[THE PROBLEM]:
Please filter the data below down to the lines holding the string "median".

[Excerpts from a dataset]:
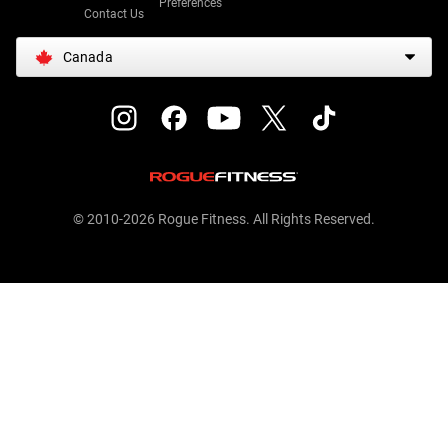
Preferences
Contact Us
Canada
© 2010-2026 Rogue Fitness. All Rights Reserved.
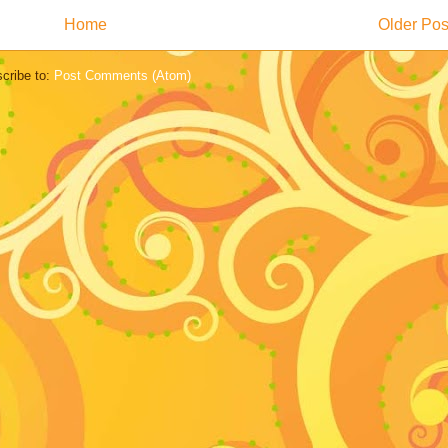
Home
Older Pos
cribe to:
Post Comments (Atom)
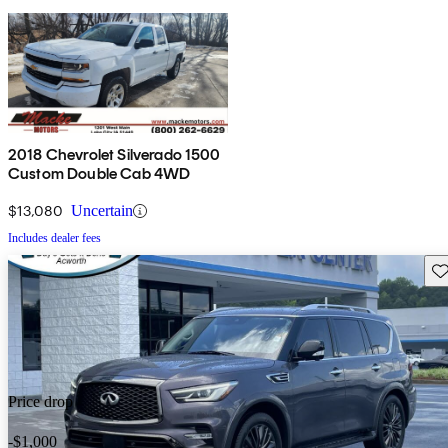
2018 Chevrolet Silverado 1500
Custom Double Cab 4WD
$13,080
Uncertain
Includes dealer fees
Sav
Price drop
-$1,000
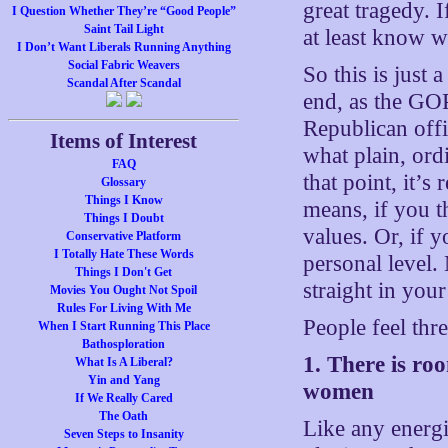
great tragedy. 
I Question Whether They’re “Good People”
Saint Tail Light
at least know 
I Don’t Want Liberals Running Anything
Social Fabric Weavers
So this is just
Scandal After Scandal
end, as the GOP
Republican offi
Items of Interest
what plain, ord
FAQ
that point, it’
Glossary
Things I Know
means, if you t
Things I Doubt
values. Or, if 
Conservative Platform
I Totally Hate These Words
personal level.
Things I Don't Get
straight in your
Movies You Ought Not Spoil
Rules For Living With Me
People feel thr
When I Start Running This Place
Bathosploration
1. There is ro
What Is A Liberal?
Yin and Yang
women
If We Really Cared
The Oath
Like any energ
Seven Steps to Insanity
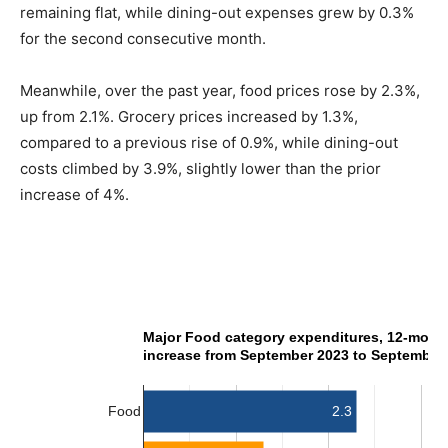
remaining flat, while dining-out expenses grew by 0.3%
for the second consecutive month.
Meanwhile, over the past year, food prices rose by 2.3%,
up from 2.1%. Grocery prices increased by 1.3%,
compared to a previous rise of 0.9%, while dining-out
costs climbed by 3.9%, slightly lower than the prior
increase of 4%.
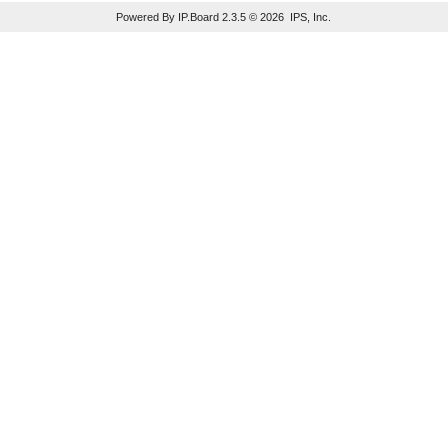
Powered By IP.Board 2.3.5 © 2026 IPS, Inc.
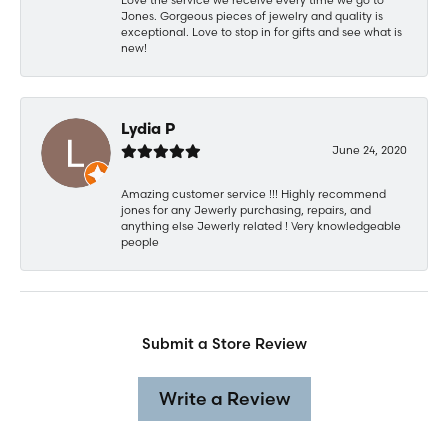
Jones. Gorgeous pieces of jewelry and quality is
exceptional. Love to stop in for gifts and see what is
new!
Lydia P
June 24, 2020
Amazing customer service !!! Highly recommend
jones for any Jewerly purchasing, repairs, and
anything else Jewerly related ! Very knowledgeable
people
Submit a Store Review
Write a Review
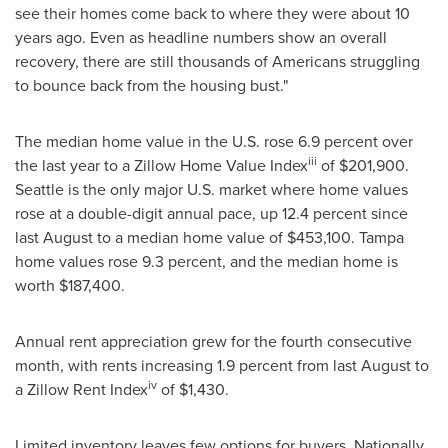
see their homes come back to where they were about 10
years ago. Even as headline numbers show an overall
recovery, there are still thousands of Americans struggling
to bounce back from the housing bust."
The median home value in the U.S. rose 6.9 percent over
iii
the last year to a Zillow Home Value Index
of
$201,900
.
Seattle
is the only major U.S. market where home values
rose at a double-digit annual pace, up 12.4 percent since
last August to a median home value of
$453,100
.
Tampa
home values rose 9.3 percent, and the median home is
worth
$187,400
.
Annual rent appreciation grew for the fourth consecutive
month, with rents increasing 1.9 percent from last August to
iv
a Zillow Rent Index
of
$1,430
.
Limited inventory leaves few options for buyers. Nationally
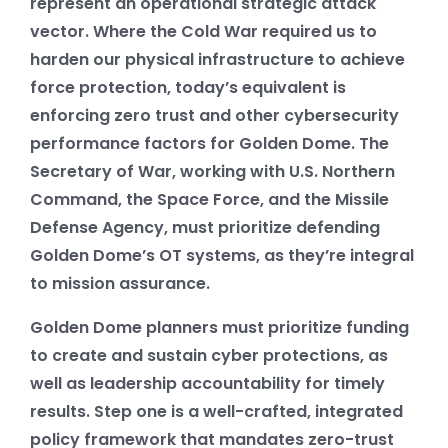
represent an operational strategic attack
vector. Where the Cold War required us to
harden our physical infrastructure to achieve
force protection, today’s equivalent is
enforcing zero trust and other cybersecurity
performance factors for Golden Dome. The
Secretary of War, working with U.S. Northern
Command, the Space Force, and the Missile
Defense Agency, must prioritize defending
Golden Dome’s OT systems, as they’re integral
to mission assurance.
Golden Dome planners must prioritize funding
to create and sustain cyber protections, as
well as leadership accountability for timely
results. Step one is a well-crafted, integrated
policy framework that mandates zero-trust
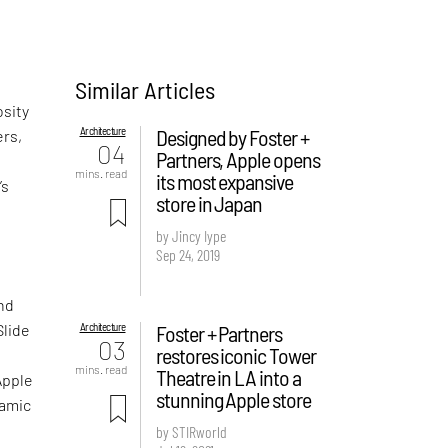
Similar Articles
osity
Architecture
Designed by Foster +
ers,
04
Partners, Apple opens
mins. read
its most expansive
’s
store in Japan
by Jincy Iype
Sep 24, 2019
und
Architecture
Foster + Partners
Slide
03
restores iconic Tower
mins. read
Theatre in LA into a
Apple
stunning Apple store
namic
by STIRworld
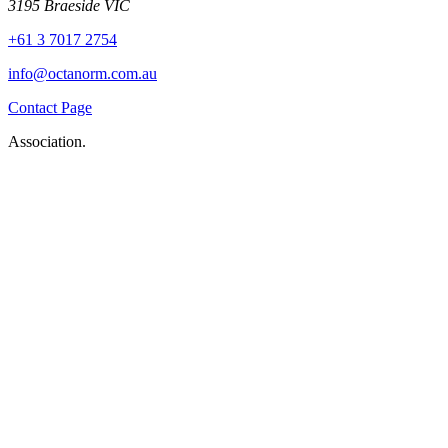
3195 Braeside VIC
+61 3 7017 2754
info@octanorm.com.au
Contact Page
Association.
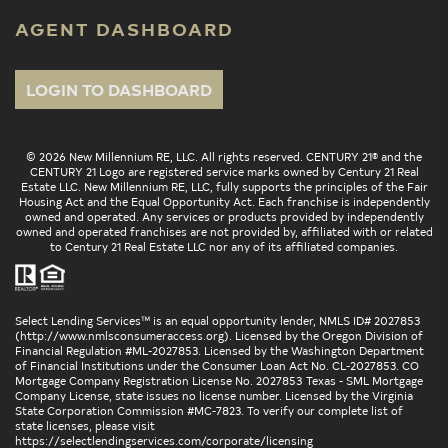
AGENT DASHBOARD
LOGIN TO DASHBOARD
© 2026 New Millennium RE, LLC. All rights reserved. CENTURY 21® and the
CENTURY 21 Logo are registered service marks owned by Century 21 Real
Estate LLC. New Millennium RE, LLC, fully supports the principles of the Fair
Housing Act and the Equal Opportunity Act. Each franchise is independently
owned and operated. Any services or products provided by independently
owned and operated franchises are not provided by, affiliated with or related
to Century 21 Real Estate LLC nor any of its affiliated companies.
Select Lending Services™ is an equal opportunity lender, NMLS ID# 2027853
(
http://www.nmlsconsumeraccess.org
). Licensed by the Oregon Division of
Financial Regulation #ML-2027853. Licensed by the Washington Department
of Financial Institutions under the Consumer Loan Act No. CL-2027853. CO
Mortgage Company Registration License No. 2027853 Texas - SML Mortgage
Company License, state issues no license number. Licensed by the Virginia
State Corporation Commission #MC-7823. To verify our complete list of
state licenses, please visit
https://selectlendingservices.com/corporate/licensing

[RESULT OF THE EXERCISE]:
The median home value in the U.S. rose 6.9 percent over
last August to a median home value of
home values rose 9.3 percent, and the median home is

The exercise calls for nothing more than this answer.